Rabb-ı Hassı kendi cümlelerinizle ya da alıntı yaparak özetleyebilir açarsanız inşaallah güzel olur istifade ederiz

***

Sohbet ettiğim-

Men Arefe Nefsehu, fekad Arefe Rabbehu

Nefsini bilen, Rabbini bilir manasını taşıyan bu söz, Nefsim dediğinin Rabbınla aynı şey olduğunu vurgular. Ancak İnsanlar arasında bariz bir fark bulunduğundan, senin Rabbin ile benim Rabbim hem aynıdır, hem farklıdır. Bu Esma terkibine dayanır.

Bir Rabbül Erbab, bir de Rabbi Has vardır. Rabbül Erbab Rabların Rabbı, Rabbi Has ise senin terkibiyetini oluşturan esma karışımıdır.( Alıntı )
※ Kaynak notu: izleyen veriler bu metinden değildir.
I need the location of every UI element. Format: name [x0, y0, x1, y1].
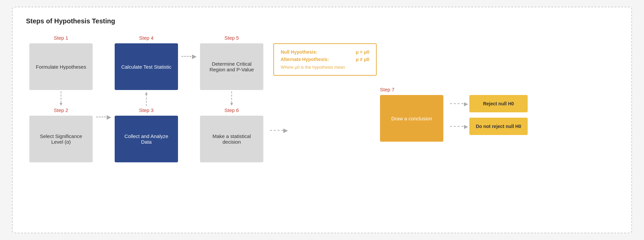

Kendi kelimelerimle ifade edersem de şöyle yapabilirim ( hatadan Allah'a sığınıyorum) : Kişiliğimizin baskın özeliği veya özellikleri ne ise ona tekabül eden esma Rabı Has'dır.Ve herkes kendi rabb-ı hassının kemaline doğru yürümektedir. Şöyle bir açlım da yapabailiriz. Zahiren dalalet içinde bulunan Firavun'un Hadi esmasının mazharı olduğunu söylemek imkansızdır. Olsa olsa Mudil esmasının mazharıdır ve bu kendisinin Rabb-ı Hassıdır.

***

Bendeniz-

Bazen kimi guruplar uluhiyeti mutlak olarak onlara nispet etme anlayışından sıyrılarak gizli yönü düşünmeye başlamıs ve bunlara, sırf bizi Allah’a yaklastırşınlar diye kulluk ediyoruz, demişlerdir. Böylece onları perdeler ve vezirler gibi görmüşlerdir. Allah’a sığınırız bu tür anlayışlardan… Eğer bu guruplar, bu yönü onların nefsinde görebilmiş olsalardı, uluhiyete bir dıs varlığın sahsında kulluk sunmazlardı. Bilakis uluhiyetin kendisine kulluk ederlerdi.
Bizim dediğimizin özü sudur: Kulluk sunulan mutlak varlık uluhiyettir, varlıklar değil.

İbni Arabi hazretleri
"risaleler"den

Ben sevginin sevgilisiyim, ah bir bilseniz
Sevgi de bizim sevgilimiz ,ah bir anlasanız
Eğer benim niyetimi anlarsanız
Yüce Allah a hamd ediniz
Biliniz , niçin çevremdekiler sözlerimden yüz çevirdiler
Çünkü benim sözlerimi anlamaktan çok uzaktılar onlar.

Fütuhat , 178
İbn Arabi (k.s)

***

Sohbet ettiğim-

FÜSUS'ÜL HİKEM X.FASS ALINTILAR....

1-Her Rabb'ın yani her ismin kendi doğru yolu üzerinde olan canlı mahlukları kendi eliyle başlarından yakalaması hikmetindeki bu görüşü, ancak zevki bilgilerden olan bu fen verebilir.
2-O hert görende görür ve her görünende görünür. Demek ki alem onun suretidir o da alemin ruhu olup onu sevk ve idare eder. Bu suretle Adem, İnsan-ı Kebir'dir.
3- Şu halde sen kimsin. Hakikati ve yolunu öğren. Bu takdirde mesele onun tercümanı ve peygamberi dilinden sana açıklandı. Eğer anladınsa o Hak dilidir. O dili, anlayışı doğru olanlar anladılar.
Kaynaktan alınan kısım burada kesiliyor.